2009 yılına ait rakamları Başbakanlık Gümrük Müsteşarlığının verileri doğrultusunda verecek olursak, 2009 yılında Rusya’ya gerçekleştirilen 
ihracat, 3.2 milyar dolar, Rusya’dan yapılan ithalat ise 19.7 milyar dolar olarak gerçekleşmiştir,15 yani ticaret hacmi 22.9 milyar dolar olarak kaydedilmiştir. 2009 yılına ait Rusya Federal Gümrük Servisi’nin verilerine göre ise Türkiye ile yapılan ticaretin 16.4 milyar doları ihracat, 3.2 milyar doları ithalat olmak üzere toplam ticaret hacminin 19.6 milyar dolar olduğu belirtilmektedir.16 Veriler arasındaki fark, 3.3 milyar dolardır.
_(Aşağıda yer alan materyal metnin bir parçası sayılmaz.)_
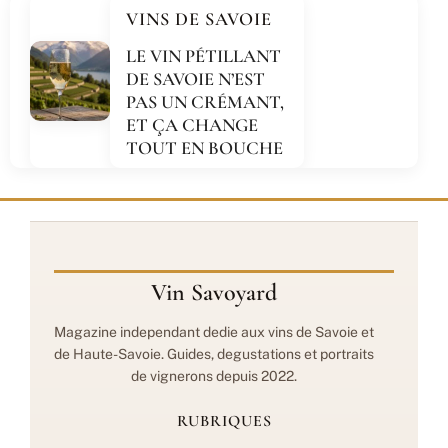
VINS DE SAVOIE
LE VIN PÉTILLANT
DE SAVOIE N’EST
PAS UN CRÉMANT,
ET ÇA CHANGE
TOUT EN BOUCHE
Vin Savoyard
Magazine independant dedie aux vins de Savoie et
de Haute-Savoie. Guides, degustations et portraits
de vignerons depuis 2022.
RUBRIQUES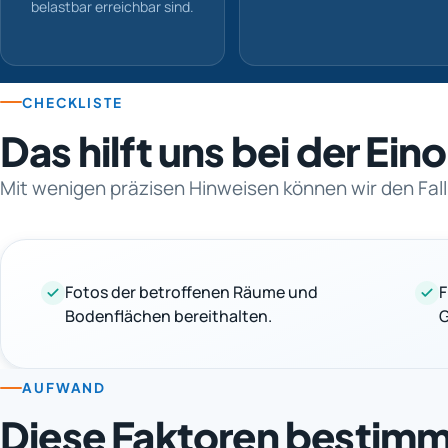
belastbar erreichbar sind.
CHECKLISTE
Das hilft uns bei der Ei
Mit wenigen präzisen Hinweisen können wir den Fall
Fotos der betroffenen Räume und
F
Bodenflächen bereithalten.
G
AUFWAND
Diese Faktoren bestim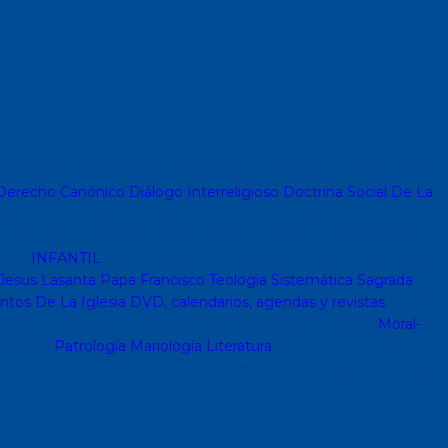
autismal
Catequesis de Comunión
Catequesis de Confirmación
erecho Canónico
Diálogo Interreligioso
Doctrina Social De La
os)
Coleccion Mambré
Novenas
Coleccion Betel
Vidas de
)
Colección Hablar con Jesus ( Orar...)
Libritos de espiritualidad
lesia
INFANTIL
Juegos didacticos
Biblias y Nuevos Testamentos
Jesus Lasanta
Papa Francisco
Teología Sistemática
Sagrada
os De La Iglesia
DVD, calendarios, agendas y revistas
Revistas
ayores
Pastoral de vida religiosa - consagrada
Pastoral
Moral-
cíclicas
Patrología
Mariología
Literatura
DESCATALOGADOS
)
Fuentes Patrísticas. Teología
Biblioteca de Patrística (naranja)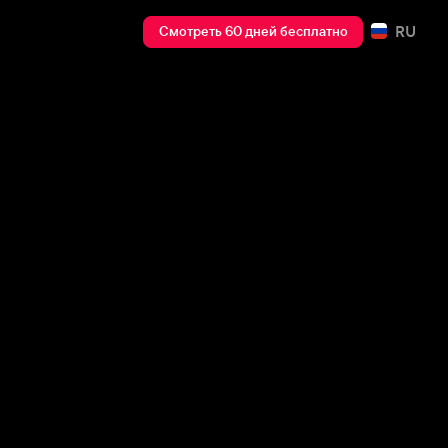
RU
Смотреть 60 дней бесплатно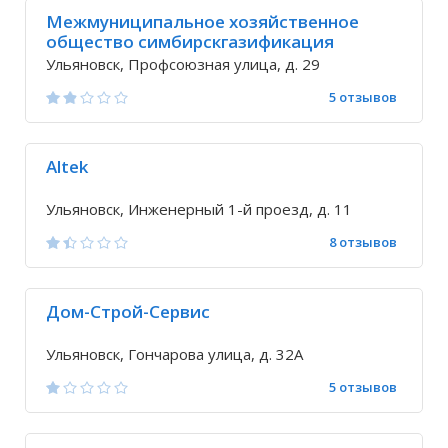
Межмуниципальное хозяйственное
общество симбирскгазификация
Ульяновск, Профсоюзная улица, д. 29
5 отзывов
Altek
Ульяновск, Инженерный 1-й проезд, д. 11
8 отзывов
Дом-Строй-Сервис
Ульяновск, Гончарова улица, д. 32А
5 отзывов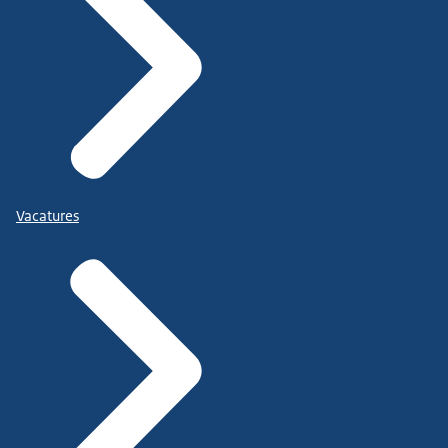
Vacatures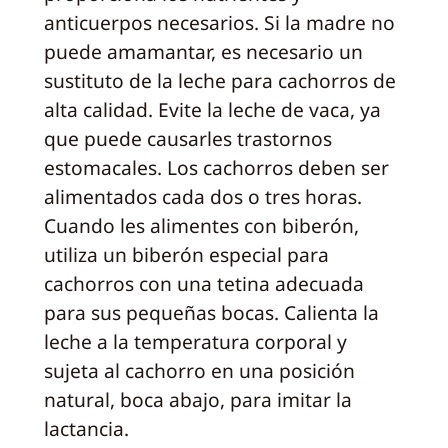
anticuerpos necesarios. Si la madre no
puede amamantar, es necesario un
sustituto de la leche para cachorros de
alta calidad. Evite la leche de vaca, ya
que puede causarles trastornos
estomacales. Los cachorros deben ser
alimentados cada dos o tres horas.
Cuando les alimentes con biberón,
utiliza un biberón especial para
cachorros con una tetina adecuada
para sus pequeñas bocas. Calienta la
leche a la temperatura corporal y
sujeta al cachorro en una posición
natural, boca abajo, para imitar la
lactancia.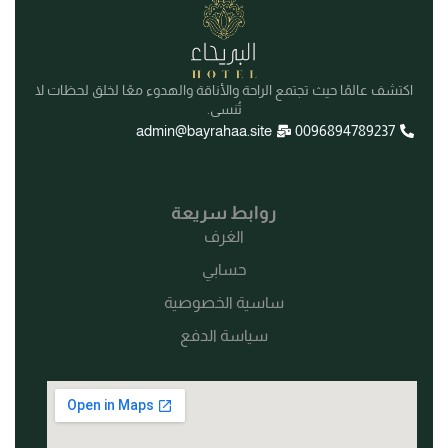
اكتشف عالمًا حيث تجتمع الراحة والأناقة والهدوء معًا لخلق لحظات لا
تُنسى.
admin@bayrahaa.site
0096894789237
روابط سريعة
الغرف
حسابي
ساسية الخصوصية
سياسة الدفع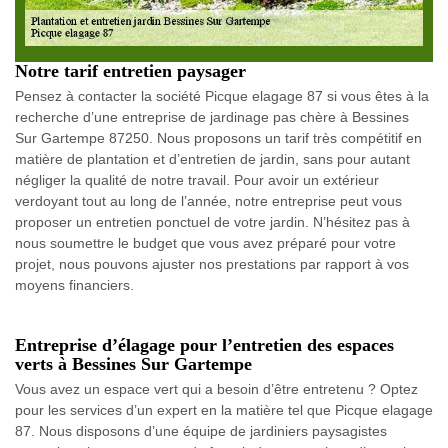
Notre tarif entretien paysager
Pensez à contacter la société Picque elagage 87 si vous êtes à la
recherche d’une entreprise de jardinage pas chère à Bessines
Sur Gartempe 87250. Nous proposons un tarif très compétitif en
matière de plantation et d’entretien de jardin, sans pour autant
négliger la qualité de notre travail. Pour avoir un extérieur
verdoyant tout au long de l’année, notre entreprise peut vous
proposer un entretien ponctuel de votre jardin. N’hésitez pas à
nous soumettre le budget que vous avez préparé pour votre
projet, nous pouvons ajuster nos prestations par rapport à vos
moyens financiers.
Entreprise d’élagage pour l’entretien des espaces
verts à Bessines Sur Gartempe
Vous avez un espace vert qui a besoin d’être entretenu ? Optez
pour les services d’un expert en la matière tel que Picque elagage
87. Nous disposons d’une équipe de jardiniers paysagistes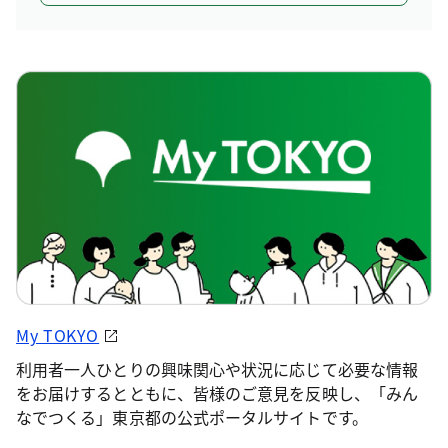
My TOKYO
利用者一人ひとりの興味関心や状況に応じて必要な情報
をお届けするとともに、皆様のご意見を反映し、「みん
なでつくる」東京都の公式ポータルサイトです。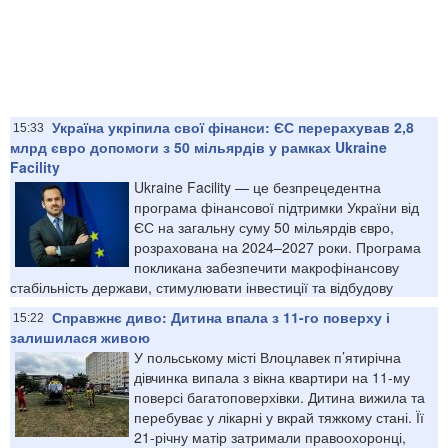
Україна укріпила свої фінанси: ЄС перерахував 2,8
15:33
млрд євро допомоги з 50 мільярдів у рамках Ukraine
Facility
Ukraine Facility — це безпрецедентна
програма фінансової підтримки України від
ЄС на загальну суму 50 мільярдів євро,
розрахована на 2024–2027 роки. Програма
покликана забезпечити макрофінансову
стабільність держави, стимулювати інвестиції та відбудову
Справжнє диво: Дитина впала з 11-го поверху і
15:22
залишилася живою
У польському місті Влоцлавек п’ятирічна
дівчинка випала з вікна квартири на 11-му
поверсі багатоповерхівки. Дитина вижила та
перебуває у лікарні у вкрай тяжкому стані. Її
21-річну матір затримали правоохоронці,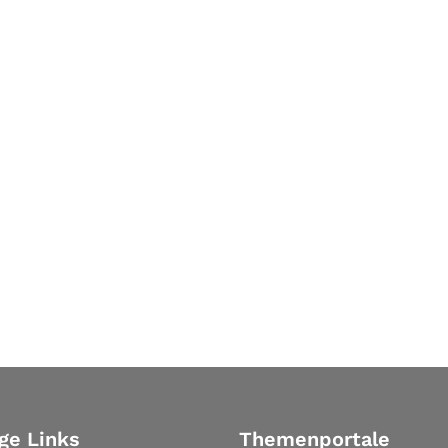
ge Links
Themenportale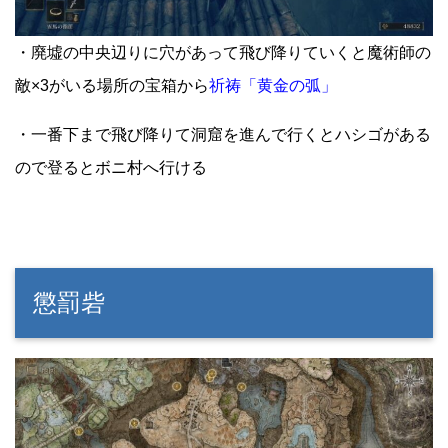
・廃墟の中央辺りに穴があって飛び降りていくと魔術師の
敵×3がいる場所の宝箱から
祈祷「黄金の弧」
・一番下まで飛び降りて洞窟を進んで行くとハシゴがある
ので登るとボニ村へ行ける
懲罰砦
Ticaretle ilgili rakamlarda bakıldığında, 2009 yılında Türkiye, Rusya’nın ticaretinde %4.2 dilimle yedinci ülke durumunda bulunmaktadır.17 

Rusya istatistiklerine göre ise, Türkiye önceki yılda, yani 2008’de de 33.8 milyar dolarla Rusya’nın toplam ticaret hacminde %4.6 oranla yine yedinci sırayı almaktaydı. Dolayısıyla, Rusya’nın 2008’de 734 milyar dolar olan toplam dış ticareti bir sonraki sene küresel krizin etkisiyle 470 milyar dolara gerilese de, bu miktar içinde Türkiye’nin ağırlığı orantısal olarak yerini korumuştur. Aynı istatistikler baz alındığında, 2008 ve 2009 yılları arasında ticaret hacminde %58 oranında bir eksilme söz konusu olduğu görülür. İthalat ve ihracattaki bu azalmanın başlıca nedeninin dünyada baş gösteren ekonomik kriz olmuştur. Küresel krizin etkisinin yanı sıra Temmuz 2008’den itibaren Türk tırlarına Rusya gümrüklerinde uygulanan sıkı kontrol sistemi de ticarette gerilemeyi tetikleyen unsurlar arasındaydı. Temmuz 2008’den itibaren Rus gümrüklerinde Türk tırlarının kontrolünün sıkılaştırılması sonucunda uzun kuyruklar oluşmuş 
ve bu durum kamuoyuna gümrükler sorunu olarak yansımıştı. 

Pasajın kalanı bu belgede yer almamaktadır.